Involvement of Erk1/2 pathway in the migration of colon cancer cells induced by PTHrP

CALVO N; CARRIERE P; MARTIN MJ; RUSSO DE BOLAND A; GENTILI C

Rosario

Congreso; L Reunión Anual de la Sociedad Argentina de Investigación Bioquímica y Biología Molecular (SAIB); 2014

Sociedad Argentina de Investigación Bioquímica y Biología Molecular (SAIB)

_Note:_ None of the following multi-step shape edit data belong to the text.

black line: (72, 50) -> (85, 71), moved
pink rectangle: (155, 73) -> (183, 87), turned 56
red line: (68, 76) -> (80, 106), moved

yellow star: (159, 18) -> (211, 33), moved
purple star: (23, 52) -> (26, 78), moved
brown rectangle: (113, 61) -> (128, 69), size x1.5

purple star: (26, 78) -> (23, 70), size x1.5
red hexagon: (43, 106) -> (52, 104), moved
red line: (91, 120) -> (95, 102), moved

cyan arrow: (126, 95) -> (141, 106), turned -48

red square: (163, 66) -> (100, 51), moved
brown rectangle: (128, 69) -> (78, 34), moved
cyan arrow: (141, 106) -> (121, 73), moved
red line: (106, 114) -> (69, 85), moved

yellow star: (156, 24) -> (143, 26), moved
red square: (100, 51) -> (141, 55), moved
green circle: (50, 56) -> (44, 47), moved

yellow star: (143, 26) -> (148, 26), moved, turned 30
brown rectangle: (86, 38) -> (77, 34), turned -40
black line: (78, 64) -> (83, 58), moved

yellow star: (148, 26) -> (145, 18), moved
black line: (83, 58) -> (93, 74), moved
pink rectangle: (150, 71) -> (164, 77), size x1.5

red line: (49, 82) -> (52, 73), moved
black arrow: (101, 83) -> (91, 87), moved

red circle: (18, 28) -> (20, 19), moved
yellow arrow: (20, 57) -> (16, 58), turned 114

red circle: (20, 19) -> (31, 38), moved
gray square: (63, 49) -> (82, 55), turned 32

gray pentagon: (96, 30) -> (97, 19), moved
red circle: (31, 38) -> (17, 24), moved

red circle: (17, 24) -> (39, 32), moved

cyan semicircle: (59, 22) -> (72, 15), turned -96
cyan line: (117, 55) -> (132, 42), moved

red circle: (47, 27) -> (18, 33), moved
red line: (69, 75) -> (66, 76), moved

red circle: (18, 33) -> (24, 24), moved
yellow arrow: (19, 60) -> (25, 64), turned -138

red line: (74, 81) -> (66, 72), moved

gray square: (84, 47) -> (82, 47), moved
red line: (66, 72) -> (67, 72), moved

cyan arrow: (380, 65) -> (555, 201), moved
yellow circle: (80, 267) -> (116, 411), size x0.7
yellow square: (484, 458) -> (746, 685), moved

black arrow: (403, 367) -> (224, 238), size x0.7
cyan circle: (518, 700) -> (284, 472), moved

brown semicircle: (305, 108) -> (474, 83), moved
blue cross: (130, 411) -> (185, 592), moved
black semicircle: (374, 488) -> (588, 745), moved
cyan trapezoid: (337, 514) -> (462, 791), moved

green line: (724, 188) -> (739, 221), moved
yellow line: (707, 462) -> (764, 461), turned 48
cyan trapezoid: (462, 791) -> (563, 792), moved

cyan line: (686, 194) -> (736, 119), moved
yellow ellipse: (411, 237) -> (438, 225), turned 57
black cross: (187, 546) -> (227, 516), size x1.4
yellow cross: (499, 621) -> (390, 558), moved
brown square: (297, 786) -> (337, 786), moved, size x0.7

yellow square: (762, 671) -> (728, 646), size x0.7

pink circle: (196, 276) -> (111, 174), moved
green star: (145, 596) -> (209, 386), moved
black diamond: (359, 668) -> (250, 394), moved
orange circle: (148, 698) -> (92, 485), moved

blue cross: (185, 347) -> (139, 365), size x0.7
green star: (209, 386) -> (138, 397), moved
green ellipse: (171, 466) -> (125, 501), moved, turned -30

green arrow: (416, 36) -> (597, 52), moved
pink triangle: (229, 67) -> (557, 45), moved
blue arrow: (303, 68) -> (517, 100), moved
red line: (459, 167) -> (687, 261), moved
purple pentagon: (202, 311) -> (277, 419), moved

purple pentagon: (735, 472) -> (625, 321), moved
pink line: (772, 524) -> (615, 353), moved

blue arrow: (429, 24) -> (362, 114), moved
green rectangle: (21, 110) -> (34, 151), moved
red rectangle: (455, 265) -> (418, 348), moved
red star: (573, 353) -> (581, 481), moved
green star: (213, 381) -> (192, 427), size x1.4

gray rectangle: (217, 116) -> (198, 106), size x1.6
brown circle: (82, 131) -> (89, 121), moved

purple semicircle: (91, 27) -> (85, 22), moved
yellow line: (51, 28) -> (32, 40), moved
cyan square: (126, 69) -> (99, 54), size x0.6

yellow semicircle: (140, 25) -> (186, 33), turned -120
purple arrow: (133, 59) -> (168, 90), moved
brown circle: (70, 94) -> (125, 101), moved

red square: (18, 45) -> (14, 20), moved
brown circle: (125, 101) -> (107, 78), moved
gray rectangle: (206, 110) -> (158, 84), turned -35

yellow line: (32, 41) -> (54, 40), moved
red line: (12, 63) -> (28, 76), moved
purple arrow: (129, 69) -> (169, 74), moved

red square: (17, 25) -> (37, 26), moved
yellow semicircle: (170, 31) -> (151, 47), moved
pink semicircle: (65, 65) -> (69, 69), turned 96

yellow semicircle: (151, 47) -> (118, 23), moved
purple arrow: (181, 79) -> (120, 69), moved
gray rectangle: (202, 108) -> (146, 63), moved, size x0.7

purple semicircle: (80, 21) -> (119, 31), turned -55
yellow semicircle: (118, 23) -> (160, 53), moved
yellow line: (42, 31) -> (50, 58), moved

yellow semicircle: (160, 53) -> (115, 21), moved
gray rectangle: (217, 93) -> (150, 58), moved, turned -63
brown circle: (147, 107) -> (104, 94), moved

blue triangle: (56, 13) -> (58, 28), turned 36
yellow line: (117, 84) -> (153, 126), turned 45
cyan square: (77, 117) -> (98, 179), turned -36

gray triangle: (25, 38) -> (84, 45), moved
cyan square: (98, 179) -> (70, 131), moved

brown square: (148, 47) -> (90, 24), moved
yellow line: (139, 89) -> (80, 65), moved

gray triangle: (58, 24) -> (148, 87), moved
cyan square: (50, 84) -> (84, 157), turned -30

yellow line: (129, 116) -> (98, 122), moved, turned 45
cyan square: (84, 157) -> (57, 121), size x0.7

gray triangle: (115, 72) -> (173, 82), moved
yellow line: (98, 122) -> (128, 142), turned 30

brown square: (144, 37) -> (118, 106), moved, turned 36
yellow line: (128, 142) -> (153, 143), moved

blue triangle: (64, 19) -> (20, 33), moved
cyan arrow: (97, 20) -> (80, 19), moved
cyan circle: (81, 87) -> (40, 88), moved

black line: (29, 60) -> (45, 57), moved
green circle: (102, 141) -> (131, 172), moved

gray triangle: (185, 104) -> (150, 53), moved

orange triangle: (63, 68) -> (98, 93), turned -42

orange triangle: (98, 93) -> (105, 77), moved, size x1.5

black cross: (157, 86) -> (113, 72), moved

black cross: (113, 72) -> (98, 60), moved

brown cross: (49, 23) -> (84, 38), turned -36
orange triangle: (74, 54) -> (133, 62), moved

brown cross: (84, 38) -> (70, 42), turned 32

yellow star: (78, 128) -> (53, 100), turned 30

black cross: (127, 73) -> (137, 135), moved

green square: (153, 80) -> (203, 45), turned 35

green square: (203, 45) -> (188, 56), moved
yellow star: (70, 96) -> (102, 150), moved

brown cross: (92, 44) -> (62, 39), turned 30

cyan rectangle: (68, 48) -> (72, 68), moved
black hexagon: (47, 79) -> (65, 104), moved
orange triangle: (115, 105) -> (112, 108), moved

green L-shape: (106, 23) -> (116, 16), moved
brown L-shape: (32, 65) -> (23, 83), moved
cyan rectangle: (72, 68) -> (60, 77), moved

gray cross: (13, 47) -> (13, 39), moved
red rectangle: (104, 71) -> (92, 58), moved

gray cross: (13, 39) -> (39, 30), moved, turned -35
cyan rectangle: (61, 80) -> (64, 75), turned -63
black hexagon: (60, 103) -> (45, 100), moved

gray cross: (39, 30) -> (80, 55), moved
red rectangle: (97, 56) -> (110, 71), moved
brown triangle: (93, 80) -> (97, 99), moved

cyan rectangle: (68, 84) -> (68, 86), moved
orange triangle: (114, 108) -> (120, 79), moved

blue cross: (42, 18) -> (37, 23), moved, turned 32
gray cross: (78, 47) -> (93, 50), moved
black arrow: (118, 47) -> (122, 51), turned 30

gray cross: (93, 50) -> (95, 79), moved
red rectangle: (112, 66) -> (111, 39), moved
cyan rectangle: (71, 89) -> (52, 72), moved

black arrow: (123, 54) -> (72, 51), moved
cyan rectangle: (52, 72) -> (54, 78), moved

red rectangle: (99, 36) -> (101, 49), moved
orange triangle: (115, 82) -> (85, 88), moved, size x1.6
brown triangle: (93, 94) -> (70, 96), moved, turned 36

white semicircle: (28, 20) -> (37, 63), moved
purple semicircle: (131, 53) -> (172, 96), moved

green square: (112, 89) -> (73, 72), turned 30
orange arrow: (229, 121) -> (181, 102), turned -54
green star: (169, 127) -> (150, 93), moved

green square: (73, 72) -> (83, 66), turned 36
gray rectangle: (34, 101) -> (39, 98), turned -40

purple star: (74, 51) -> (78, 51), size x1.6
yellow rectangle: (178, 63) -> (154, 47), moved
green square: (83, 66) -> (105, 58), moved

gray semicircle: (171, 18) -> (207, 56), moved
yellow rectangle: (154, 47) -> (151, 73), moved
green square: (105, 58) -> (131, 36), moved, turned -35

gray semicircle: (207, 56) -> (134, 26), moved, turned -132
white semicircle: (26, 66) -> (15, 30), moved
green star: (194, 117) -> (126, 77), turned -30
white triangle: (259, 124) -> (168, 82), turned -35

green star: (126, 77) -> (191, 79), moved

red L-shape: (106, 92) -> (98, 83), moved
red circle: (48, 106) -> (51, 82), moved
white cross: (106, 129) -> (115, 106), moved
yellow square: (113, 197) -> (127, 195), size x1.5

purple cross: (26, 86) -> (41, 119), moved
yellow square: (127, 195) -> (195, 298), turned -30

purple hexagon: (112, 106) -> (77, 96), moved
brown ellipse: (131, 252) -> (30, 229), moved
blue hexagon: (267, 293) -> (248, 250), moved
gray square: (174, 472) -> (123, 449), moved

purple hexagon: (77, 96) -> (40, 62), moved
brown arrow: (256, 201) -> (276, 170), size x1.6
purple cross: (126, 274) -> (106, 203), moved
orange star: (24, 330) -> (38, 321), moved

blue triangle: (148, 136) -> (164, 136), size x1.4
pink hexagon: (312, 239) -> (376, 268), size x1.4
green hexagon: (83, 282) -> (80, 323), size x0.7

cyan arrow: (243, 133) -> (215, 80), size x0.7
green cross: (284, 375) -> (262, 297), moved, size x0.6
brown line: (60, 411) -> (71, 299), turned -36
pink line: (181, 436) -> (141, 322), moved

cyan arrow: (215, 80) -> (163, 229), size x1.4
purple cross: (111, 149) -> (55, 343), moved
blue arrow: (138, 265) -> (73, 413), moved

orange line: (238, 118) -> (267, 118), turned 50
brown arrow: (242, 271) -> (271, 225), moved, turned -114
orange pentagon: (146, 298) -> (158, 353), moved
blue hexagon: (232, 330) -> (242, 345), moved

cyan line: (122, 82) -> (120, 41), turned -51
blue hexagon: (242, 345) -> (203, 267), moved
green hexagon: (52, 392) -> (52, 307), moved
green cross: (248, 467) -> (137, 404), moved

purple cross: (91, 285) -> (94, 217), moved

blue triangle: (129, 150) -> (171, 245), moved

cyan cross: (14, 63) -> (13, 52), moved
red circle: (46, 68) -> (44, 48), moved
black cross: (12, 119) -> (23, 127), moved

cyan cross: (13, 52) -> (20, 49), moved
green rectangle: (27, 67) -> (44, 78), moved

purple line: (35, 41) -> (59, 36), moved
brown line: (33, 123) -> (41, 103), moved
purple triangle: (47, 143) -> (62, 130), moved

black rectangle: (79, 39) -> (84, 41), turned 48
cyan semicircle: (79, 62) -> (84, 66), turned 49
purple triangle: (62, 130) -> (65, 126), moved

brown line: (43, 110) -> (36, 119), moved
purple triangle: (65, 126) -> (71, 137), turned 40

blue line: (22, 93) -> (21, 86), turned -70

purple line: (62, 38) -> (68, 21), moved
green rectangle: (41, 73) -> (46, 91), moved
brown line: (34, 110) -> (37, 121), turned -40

Parathyroid Hormone-related Peptide (PTHrP) is implicated in several human cancers such as colon carcinoma. The pathogenesis of this disease involves several processes, including enhanced cell survival, proliferation, migration and angiogenesis. Migration of cancer cells is the crucial step in the complex process of metastasis. Recently we obtained evidence that in Caco-2 cells, a cell line from human colorectal adenocarcinoma, exogenous PTHrP increases the number of live cells and cell cycle progression via Erk1/2, p38 MAPK and PI3-kinase. The aim of our study was to investigate the role of PTHrP on migration and angiogenesis of these tumor cells. Wound healing results revealed that cell migration increased after PTHrP treatment for 24 h. Furthermore, western blot showed that the hormone (1 h) induced threonine/serine phosphorylation of p90 ribosomal S6 kinase (RSK), an enzyme recently involved in cell motility. In addition, inhibition of Erk1/2 reversed the phosphorylation of RSK and cell migration induced by PTHrP. Finally, using real-time PCR, we observed that the expression of the pro-angiogenic VEGF increased by PTHrP treatment (20 h). Taken together, our results indicate that PTHrP induces the phosphorylation of RSK and cell migration via the Erk1/2 pathway and suggest a potential role of the hormone on tumor angiogenesis.